One of the first posts on this blog was entitled “Why do paperbacks cost less than hardbacks? It answered the question thus—
Well it’s obvious isn’t it? It costs less to bind a paperback than a hardback.
This is true, but not altogether unambiguous. What we normally think of in these situations is a combined run, hardback/paperback, where the 500 hardbacks have a stamped case and no jacket, and the 2000 paperbacks have a four-color cover. Actually, what makes the hardback more expensive in this scenario is the quantity not the specs. If you did the whole run as unjacketted stamped case hardbacks, your overall cost would be lower than if you did the whole run as a paperback*.
Now you’ll say that’s ridiculous because we actually need the book to appeal to two distinct markets: the libraries who want a more durable version and will pay more for it, and the public who won’t pay nearly as much. You want to be able to publish the book at $100 for the few and at $35 for the many. Being able to show the same “profit” by pricing all 2500 at $48 won’t work: because your knowledge of the market tells you that $35 is as much as the masses will pay and $48 is less than you could get from librarians.
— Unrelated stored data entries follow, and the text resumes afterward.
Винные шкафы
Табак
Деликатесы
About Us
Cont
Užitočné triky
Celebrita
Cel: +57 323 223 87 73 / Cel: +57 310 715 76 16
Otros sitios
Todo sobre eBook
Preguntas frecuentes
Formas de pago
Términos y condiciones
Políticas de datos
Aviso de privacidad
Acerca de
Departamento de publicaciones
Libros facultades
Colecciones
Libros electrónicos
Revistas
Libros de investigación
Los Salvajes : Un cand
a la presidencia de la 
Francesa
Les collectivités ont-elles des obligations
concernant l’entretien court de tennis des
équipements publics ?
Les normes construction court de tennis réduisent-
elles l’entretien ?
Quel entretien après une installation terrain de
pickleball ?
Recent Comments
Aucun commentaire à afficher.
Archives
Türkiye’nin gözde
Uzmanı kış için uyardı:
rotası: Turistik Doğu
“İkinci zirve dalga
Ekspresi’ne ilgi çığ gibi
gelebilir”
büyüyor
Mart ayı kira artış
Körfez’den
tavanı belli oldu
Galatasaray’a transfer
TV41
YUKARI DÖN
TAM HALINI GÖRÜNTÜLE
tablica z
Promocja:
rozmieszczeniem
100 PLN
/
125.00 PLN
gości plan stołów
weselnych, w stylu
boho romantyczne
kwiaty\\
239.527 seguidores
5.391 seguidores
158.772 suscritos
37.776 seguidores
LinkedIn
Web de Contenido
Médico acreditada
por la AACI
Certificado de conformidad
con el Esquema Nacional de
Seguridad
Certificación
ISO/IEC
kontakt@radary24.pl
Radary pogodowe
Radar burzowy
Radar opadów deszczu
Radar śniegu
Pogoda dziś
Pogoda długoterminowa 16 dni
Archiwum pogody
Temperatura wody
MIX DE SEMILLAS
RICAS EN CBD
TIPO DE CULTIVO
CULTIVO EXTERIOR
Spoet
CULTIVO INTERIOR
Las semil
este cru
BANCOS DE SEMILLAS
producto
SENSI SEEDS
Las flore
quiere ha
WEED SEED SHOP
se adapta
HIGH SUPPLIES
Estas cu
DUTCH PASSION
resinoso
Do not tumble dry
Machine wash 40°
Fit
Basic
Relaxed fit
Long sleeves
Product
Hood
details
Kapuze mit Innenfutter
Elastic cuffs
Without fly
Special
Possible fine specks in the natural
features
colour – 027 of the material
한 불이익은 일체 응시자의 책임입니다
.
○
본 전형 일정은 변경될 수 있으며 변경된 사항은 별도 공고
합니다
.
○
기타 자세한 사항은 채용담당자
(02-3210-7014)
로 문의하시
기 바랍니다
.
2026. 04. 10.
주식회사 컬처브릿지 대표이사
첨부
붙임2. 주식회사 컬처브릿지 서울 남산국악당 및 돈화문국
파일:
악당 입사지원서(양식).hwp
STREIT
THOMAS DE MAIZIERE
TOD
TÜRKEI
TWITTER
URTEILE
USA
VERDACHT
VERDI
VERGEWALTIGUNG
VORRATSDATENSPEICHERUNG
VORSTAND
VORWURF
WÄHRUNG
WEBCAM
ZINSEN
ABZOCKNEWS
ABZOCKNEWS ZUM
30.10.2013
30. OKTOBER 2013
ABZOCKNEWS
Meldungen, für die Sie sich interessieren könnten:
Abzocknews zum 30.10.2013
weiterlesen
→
In that paragraph is embedded the truth that we tend always to overlook. Paperbacks are cheaper because we (expect to) sell more copies of them.
Still true, but it’s beginning to be historically true rather than absolutely true. As we move more and more over to digital printing the economics behind book manufacturing shift under our feet. Part of the reason why longer runs were always “cheaper”† for publishers is the fact that with offset or letterpress there’s a lot of cost incurred just getting the machine ready before a single copy is printed. This is called makeready, and is an essential part of book manufacturing cost structures until is ceases to be with the development of push-button manufacturing processes.
Today (or maybe next week) I might be inclined to answer the question by saying hardbacks cost more than paperbacks for just two reasons:
- 1. the small materials difference, and, more significantly,
- 2. because that’s how we’ve always priced them.
Nowadays many traditionally published books never get a hardback edition at all, and are published only in paperback. This goes even more strongly for self-published books, where of course many don’t even have a paperback, just being ebooks. For years you’ve been able to find paperbacks in your local public library: used to be we (academic publishers at least) would publish a hardback edition for the libraries and a paperback for the rest. The trick of subsidizing the paperback price by overstating the hardback price probably doesn’t work any more. I expect the hardback’s days may be numbered, though there remains one important reason for its survival — many (most?) authors get a higher rate of royalty on sales in hardback as against paperback, and given that the hardback’s price is also going to be higher, authors will initially do better off hardback than paperback sales — at least until the volume of paperback sales ramps up. But no doubt such clauses in author contracts will wither if/when the hardback does.
† I should perhaps add that the link between price and expected sales quantity hasn’t gone away. No matter what format, the more you sell the lower you can set the retail price, as your overhead costs (the other fixed cost element in book pricing) are gently amortized. For book pricing, see Costing.